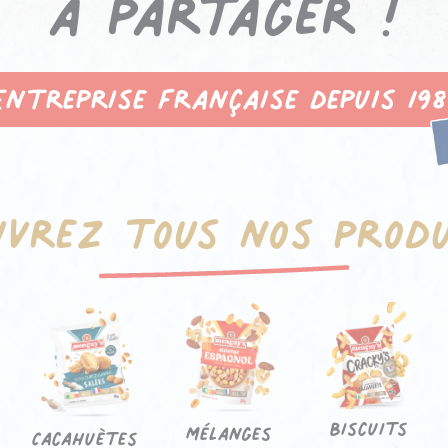
à partager !
Entreprise française depuis 198
uvrez tous nos produ
Biscuits
Mélanges
Cacahuètes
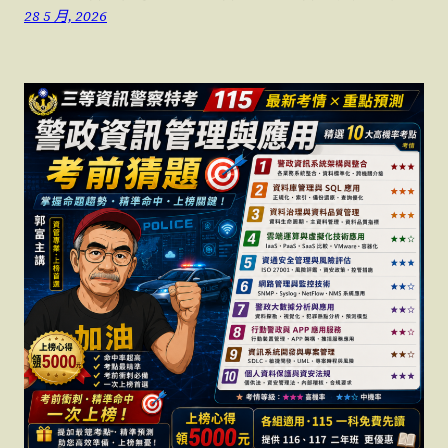
28 5 月, 2026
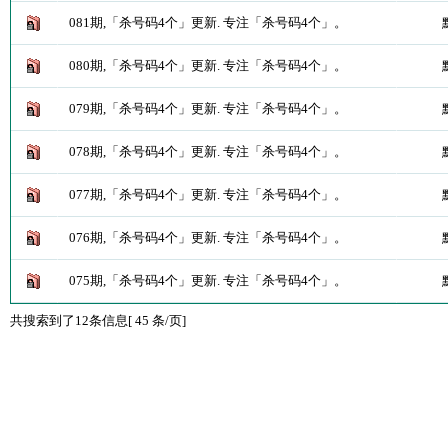
081期,「杀号码4个」更新. 专注「杀号码4个」。
080期,「杀号码4个」更新. 专注「杀号码4个」。
079期,「杀号码4个」更新. 专注「杀号码4个」。
078期,「杀号码4个」更新. 专注「杀号码4个」。
077期,「杀号码4个」更新. 专注「杀号码4个」。
076期,「杀号码4个」更新. 专注「杀号码4个」。
075期,「杀号码4个」更新. 专注「杀号码4个」。
共搜索到了12条信息[ 45 条/页]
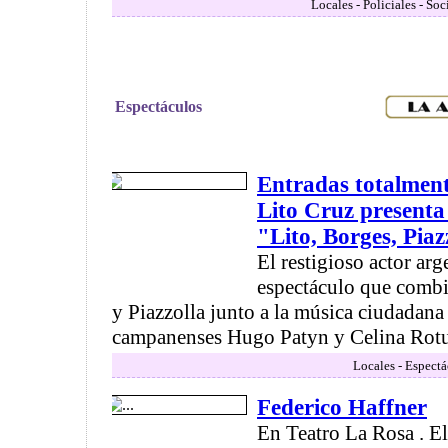
Locales - Policiales - So
Espectáculos
Entradas totalmen
Lito Cruz presenta 
"Lito, Borges, Piaz
El restigioso actor arg
espectáculo que combin
y Piazzolla junto a la música ciudadana
campanenses Hugo Patyn y Celina Rotu
Locales - Espectá
Federico Haffner
En Teatro La Rosa . El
§
Every line from the one containing "077期,「杀号码4个」更新. 专注「杀号码4个」。" through the last line of the listing must be written out again exactly, and no other line. Leave the pictures aside.

SOLVED EXERCISE -
077期,「杀号码4个」更新. 专注「杀号码4个」。
076期,「杀号码4个」更新. 专注「杀号码4个」。
075期,「杀号码4个」更新. 专注「杀号码4个」。
共搜索到了12条信息[ 45 条/页]
Locales - Policiales - So
Espectáculos
Entradas totalmen
Lito Cruz presenta 
"Lito, Borges, Piaz
El restigioso actor arg
espectáculo que combin
y Piazzolla junto a la música ciudadana
campanenses Hugo Patyn y Celina Rotu
Locales - Espectá
Federico Haffner
En Teatro La Rosa . El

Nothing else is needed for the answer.